NICE then commissions an independent academic centre to review published evidence on the technology and prepare an 'assessment report'. Consultees and commentators are invited to comment on the report. The assessment report and the comments on it are then drawn together in a document called the evaluation report.

An independent Appraisal Committee then considers the evaluation report. It holds a meeting where it hears direct, spoken evidence from nominated clinical experts, patients and carers. The Committee uses all the evidence to make its first recommendations, in a document called the 'appraisal consultation document' (ACD). NICE sends all the consultees and commentators a copy of this document and posts it on the NICE website. Further comments are invited from everyone taking part.

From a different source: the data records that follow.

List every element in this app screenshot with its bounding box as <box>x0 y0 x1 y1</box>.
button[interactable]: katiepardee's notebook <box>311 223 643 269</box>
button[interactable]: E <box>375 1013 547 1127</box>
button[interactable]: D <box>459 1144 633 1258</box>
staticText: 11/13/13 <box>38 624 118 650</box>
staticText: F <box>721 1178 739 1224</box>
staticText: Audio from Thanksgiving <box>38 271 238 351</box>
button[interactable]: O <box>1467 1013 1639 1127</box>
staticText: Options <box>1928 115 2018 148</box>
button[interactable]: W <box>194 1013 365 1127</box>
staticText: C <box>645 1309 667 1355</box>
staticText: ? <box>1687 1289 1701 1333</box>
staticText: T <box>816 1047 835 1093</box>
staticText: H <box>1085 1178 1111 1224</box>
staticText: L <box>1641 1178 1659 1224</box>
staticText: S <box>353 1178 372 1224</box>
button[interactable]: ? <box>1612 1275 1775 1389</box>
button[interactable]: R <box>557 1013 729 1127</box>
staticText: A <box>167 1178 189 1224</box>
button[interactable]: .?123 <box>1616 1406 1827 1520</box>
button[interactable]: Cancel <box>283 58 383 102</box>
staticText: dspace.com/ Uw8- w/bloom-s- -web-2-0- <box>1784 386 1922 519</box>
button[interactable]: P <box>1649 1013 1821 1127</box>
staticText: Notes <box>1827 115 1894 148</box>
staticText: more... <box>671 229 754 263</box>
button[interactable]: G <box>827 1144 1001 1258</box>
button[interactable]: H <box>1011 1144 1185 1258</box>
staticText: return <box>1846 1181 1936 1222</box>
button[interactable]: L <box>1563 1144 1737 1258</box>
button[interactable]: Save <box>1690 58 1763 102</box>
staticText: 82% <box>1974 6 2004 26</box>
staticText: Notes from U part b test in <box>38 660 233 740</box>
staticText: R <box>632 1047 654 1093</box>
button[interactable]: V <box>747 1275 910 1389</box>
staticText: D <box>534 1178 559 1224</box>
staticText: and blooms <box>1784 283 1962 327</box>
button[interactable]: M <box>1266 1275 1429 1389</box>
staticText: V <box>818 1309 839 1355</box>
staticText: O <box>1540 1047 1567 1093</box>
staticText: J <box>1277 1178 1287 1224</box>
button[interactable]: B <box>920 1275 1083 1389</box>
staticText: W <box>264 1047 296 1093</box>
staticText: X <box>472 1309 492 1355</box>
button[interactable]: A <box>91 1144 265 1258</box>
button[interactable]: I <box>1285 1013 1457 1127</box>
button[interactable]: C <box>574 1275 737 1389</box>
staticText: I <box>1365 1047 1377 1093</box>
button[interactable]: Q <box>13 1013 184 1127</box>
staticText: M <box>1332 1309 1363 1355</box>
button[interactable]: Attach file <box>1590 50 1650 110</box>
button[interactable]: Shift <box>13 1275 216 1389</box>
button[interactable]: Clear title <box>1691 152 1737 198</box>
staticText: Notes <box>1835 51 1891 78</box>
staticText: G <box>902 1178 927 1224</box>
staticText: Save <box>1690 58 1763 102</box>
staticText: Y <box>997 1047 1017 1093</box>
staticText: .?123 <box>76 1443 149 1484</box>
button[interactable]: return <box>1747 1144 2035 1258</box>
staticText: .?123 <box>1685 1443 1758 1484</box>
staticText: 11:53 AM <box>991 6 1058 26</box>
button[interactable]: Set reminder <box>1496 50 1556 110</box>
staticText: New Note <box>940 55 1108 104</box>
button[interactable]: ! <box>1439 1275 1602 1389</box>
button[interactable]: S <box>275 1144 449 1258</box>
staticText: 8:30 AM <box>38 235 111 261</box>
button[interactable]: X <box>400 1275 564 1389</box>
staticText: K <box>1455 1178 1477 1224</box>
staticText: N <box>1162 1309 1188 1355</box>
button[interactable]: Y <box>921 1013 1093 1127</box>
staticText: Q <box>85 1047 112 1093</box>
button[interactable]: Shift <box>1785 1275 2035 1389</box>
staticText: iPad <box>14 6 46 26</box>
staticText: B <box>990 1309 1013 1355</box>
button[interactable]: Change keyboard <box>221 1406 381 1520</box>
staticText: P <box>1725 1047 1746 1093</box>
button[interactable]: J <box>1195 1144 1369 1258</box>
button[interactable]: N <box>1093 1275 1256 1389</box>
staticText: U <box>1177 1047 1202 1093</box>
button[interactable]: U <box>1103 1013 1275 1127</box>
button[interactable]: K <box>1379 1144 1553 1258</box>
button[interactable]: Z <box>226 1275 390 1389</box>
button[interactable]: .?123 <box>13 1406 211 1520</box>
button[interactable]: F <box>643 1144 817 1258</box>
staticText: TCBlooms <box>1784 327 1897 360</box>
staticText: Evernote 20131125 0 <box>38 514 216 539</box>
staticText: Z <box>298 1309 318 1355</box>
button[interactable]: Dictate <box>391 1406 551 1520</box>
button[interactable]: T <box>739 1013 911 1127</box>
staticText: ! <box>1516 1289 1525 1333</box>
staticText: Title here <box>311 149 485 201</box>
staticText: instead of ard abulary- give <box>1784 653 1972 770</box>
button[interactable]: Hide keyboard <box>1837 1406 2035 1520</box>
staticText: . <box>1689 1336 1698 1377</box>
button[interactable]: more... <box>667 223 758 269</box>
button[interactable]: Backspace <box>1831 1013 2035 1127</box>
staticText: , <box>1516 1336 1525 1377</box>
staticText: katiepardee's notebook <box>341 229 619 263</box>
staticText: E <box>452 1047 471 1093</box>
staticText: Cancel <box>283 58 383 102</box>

When the Committee meets again it considers any comments submitted on the ACD; then it prepares its final recommendations in a document called the 'final appraisal determination' (FAD). This is submitted to NICE for approval.

Consultees have a chance to appeal against the final recommendations in the FAD. If there are no appeals, the final recommendations become the basis of the guidance that NICE issues.

Who is on the Appraisal Committee?

NICE technology appraisal recommendations are prepared by an independent committee. This includes health professionals working in the NHS and people who are familiar with the issues affecting patients and carers. Although the Appraisal Committee seeks the views of organisations representing health professionals, patients, carers, manufacturers and government, its advice is independent of any vested interests.

RATING SCHEME FOR THE STRENGTH OF THE RECOMMENDATIONS

Not applicable

COST ANALYSIS

One study suggested that for most anti-D regimens the use of routine antenatal anti-D prophylaxis (RAADP) in primigravidae would be cost saving in terms of prevention of sensitisation and fetal loss. When RAADP for all women who are rhesus D (RhD)-negative was compared with RAADP for primigravidae who are RhD negative, the additional cost per incident of sensitisation prevented ranged from 2900 pounds sterling to 8300 pounds sterling depending on the regimen used. The cost per haemolytic disease of the newborn (HDN)-associated fetal loss avoided was between 42,000 pounds sterling and 120,000 pounds sterling. Another study suggested that a programme of RAADP would be cost saving if HDN was eradicated. Similar cost savings were predicted in a study of RAADP in England and Wales. The independent economic evaluation for the previous appraisal (National Institute for Health and Clinical Excellence [NICE] technology appraisal guidance 41) calculated that the incremental cost-effectiveness ratio (ICER) for RAADP was 11,000 pounds sterling –13,000 pounds sterling per quality-adjusted life year (QALY) gained for primigravidae compared with no prophylaxis. For multigravidae compared with primigravidae, the ICER was 46,000 pounds sterling – 52,000 pounds sterling per QALY gained. The evaluation also suggested that adding a utility gain for avoiding fetal loss and interventions in the next pregnancy could reduce the ICER for multigravidae.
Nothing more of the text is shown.